A perinatal client is admitted to the obstetric unit during an exacerbation of a heart condition. When planning for the nutritional requirements which dietary intervention should the nurse consult the dietitian about?
- A. A low-calorie diet to prevent weight gain
- B. A diet low in fluids and fiber to decrease blood volume
- C. A diet adequate in fluids and fiber to decrease constipation
- D. Unlimited sodium intake to increase circulating blood volume
Correct Answer: C
Rationale: Constipation can cause the client to use Valsalva's maneuver. This maneuver can cause blood to rush to the heart and overload the cardiac system. A low-calorie diet is not recommended during pregnancy. Diets low in fluid and fiber can cause a decrease in blood volume that can deprive the fetus of nutrients; it can also lead to constipation. Therefore, adequate fluid intake and high-fiber foods are important. Sodium should be restricted to some degree as prescribed by the primary health care provider because this will cause an overload to the circulating blood volume and contribute to cardiac complications.
The nurse creates a plan of care for a client with a spica cast that covers a lower extremity. Which action should the nurse include in the plan of care to promote bowel elimination?
- A. Use a bedside commode.
- B. Ambulate to the bathroom.
- C. Administer an enema daily.
- D. Use a low-profile (fracture) bedpan.
Correct Answer: D
Rationale: A client with a spica cast (body cast) that covers a lower extremity cannot bend at the hips to sit up. A low-profile bedpan or fracture pan is designed for use by clients with body or leg casts and for clients who have difficulty raising the hips to use a standard bedpan; therefore, using a commode or the bathroom is contraindicated. Daily enemas are not a part of routine care.

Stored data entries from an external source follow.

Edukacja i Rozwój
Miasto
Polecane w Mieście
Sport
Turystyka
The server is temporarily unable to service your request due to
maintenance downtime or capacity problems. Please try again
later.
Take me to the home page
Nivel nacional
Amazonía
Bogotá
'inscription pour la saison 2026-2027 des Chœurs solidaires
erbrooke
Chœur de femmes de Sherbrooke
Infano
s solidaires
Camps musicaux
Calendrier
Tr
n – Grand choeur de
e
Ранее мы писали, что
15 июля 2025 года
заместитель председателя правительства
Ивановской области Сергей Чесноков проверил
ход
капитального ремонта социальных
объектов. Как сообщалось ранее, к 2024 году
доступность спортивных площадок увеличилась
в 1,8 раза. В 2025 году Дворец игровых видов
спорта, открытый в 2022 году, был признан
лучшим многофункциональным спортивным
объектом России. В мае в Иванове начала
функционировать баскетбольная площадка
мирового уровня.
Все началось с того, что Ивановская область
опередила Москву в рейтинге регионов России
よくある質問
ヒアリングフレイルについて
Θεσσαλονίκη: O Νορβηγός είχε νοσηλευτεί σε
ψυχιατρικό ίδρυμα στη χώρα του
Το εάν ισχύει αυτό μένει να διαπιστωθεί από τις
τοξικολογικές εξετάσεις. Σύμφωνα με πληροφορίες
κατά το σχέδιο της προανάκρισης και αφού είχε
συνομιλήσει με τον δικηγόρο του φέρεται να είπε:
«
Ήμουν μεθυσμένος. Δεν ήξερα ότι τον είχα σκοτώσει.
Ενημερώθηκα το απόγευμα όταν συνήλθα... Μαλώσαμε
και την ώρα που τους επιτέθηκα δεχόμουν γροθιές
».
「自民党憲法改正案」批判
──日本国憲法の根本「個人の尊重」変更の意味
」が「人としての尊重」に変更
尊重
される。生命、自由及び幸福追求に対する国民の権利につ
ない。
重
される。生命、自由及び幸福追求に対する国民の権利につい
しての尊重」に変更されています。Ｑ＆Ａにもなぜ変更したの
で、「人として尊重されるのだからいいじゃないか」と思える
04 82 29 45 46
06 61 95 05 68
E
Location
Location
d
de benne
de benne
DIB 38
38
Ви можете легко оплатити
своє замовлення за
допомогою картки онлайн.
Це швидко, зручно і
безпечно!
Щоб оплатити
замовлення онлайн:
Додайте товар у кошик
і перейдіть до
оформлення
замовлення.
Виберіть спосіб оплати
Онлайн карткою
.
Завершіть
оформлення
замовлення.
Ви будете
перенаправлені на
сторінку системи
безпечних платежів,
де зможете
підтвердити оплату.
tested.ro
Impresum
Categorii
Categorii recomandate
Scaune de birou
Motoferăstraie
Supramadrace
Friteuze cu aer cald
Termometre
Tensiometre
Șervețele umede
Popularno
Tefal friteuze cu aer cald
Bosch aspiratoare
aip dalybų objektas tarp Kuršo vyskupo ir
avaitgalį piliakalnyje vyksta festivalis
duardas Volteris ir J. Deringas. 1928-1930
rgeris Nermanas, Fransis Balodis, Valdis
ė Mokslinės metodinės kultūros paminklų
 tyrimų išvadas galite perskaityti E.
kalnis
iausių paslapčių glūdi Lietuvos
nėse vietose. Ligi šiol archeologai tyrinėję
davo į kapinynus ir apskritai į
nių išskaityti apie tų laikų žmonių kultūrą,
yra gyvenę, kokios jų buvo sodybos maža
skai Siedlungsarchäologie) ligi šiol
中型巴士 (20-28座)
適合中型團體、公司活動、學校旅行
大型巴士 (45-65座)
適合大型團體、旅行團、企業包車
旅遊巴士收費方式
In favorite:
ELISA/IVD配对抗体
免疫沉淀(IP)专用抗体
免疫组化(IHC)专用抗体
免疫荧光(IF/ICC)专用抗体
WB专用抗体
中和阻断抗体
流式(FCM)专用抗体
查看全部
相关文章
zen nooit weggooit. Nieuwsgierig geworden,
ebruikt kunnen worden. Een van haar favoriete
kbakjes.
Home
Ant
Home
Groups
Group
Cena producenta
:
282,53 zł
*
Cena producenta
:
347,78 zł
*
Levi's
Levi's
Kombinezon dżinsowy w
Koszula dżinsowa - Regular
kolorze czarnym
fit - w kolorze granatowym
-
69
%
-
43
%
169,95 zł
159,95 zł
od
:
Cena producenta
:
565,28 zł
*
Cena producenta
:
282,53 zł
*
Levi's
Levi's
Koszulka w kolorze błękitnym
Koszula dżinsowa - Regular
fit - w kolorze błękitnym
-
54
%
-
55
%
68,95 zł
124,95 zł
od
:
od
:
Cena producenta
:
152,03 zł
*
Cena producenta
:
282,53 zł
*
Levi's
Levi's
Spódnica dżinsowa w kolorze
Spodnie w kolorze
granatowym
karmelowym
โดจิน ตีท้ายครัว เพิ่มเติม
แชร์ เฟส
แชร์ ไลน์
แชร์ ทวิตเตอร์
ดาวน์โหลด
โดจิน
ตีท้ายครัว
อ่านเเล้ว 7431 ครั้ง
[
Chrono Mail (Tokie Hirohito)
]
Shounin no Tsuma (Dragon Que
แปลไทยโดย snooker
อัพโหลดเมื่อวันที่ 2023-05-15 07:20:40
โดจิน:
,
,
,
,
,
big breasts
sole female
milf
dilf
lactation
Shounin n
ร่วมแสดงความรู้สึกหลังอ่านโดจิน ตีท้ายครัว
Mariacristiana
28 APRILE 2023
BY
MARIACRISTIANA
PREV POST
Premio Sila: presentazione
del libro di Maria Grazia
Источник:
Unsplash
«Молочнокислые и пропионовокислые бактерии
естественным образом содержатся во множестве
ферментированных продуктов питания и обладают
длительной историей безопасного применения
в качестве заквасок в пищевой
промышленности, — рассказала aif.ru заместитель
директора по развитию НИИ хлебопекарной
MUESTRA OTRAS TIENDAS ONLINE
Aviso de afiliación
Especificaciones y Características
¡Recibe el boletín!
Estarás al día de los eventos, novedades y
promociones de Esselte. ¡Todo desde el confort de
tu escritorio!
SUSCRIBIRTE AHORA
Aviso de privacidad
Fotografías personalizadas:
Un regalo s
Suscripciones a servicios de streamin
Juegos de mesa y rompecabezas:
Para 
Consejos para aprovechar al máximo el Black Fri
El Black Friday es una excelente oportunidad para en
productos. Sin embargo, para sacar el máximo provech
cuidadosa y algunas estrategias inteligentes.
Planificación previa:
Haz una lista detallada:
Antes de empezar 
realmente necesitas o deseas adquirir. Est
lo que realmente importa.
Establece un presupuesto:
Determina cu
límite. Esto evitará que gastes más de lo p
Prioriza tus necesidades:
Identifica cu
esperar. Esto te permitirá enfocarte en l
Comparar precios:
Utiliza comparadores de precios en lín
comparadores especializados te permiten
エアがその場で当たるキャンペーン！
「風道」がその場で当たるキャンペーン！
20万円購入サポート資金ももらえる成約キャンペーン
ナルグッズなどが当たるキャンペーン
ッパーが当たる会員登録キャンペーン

The school nurse is preparing to perform health screening for scoliosis on children aged 9 through 14. Which instruction should the nurse plan to provide to the children?
- A. Lie flat and lift the legs straight up.
- B. Lie on the right side and then roll to the left side while the arms are held overhead.
- C. Walk 10 feet forward and then 10 feet backward with the arms held overhead at both sides.
- D. Stand with weight equally on both feet with the legs straight, and the arms hanging loosely at both sides.
Correct Answer: D
Rationale: To perform this screening test, the child should be asked to disrobe or wear underpants only so that the chest, back, and hips can be clearly seen. The child is asked to stand with weight equally on both feet with the legs straight and the arms hanging loosely at both sides. The nurse assesses the child's posture, spinal column, shoulder height, and leg lengths. Lying down positions and walking forward and backward are incorrect assessment techniques.
The nurse plans care for a client with alcohol abuse disorder based on which support system?
- A. Fresh Start, is an option for families of addicts.
- B. Families Anonymous, an option for those addicted to nicotine.
- C. Al-Anon, an option for parents of children who abuse substances.
- D. Alcoholics Anonymous, a major self-help organization for the treatment of alcohol abuse.
Correct Answer: D
Rationale: Alcoholics Anonymous is a major self-help organization for the treatment of alcoholism. Option 1 is a group for families of alcoholics. Option 2 is for nicotine addicts. Option 3 is for the parents of children who abuse substances.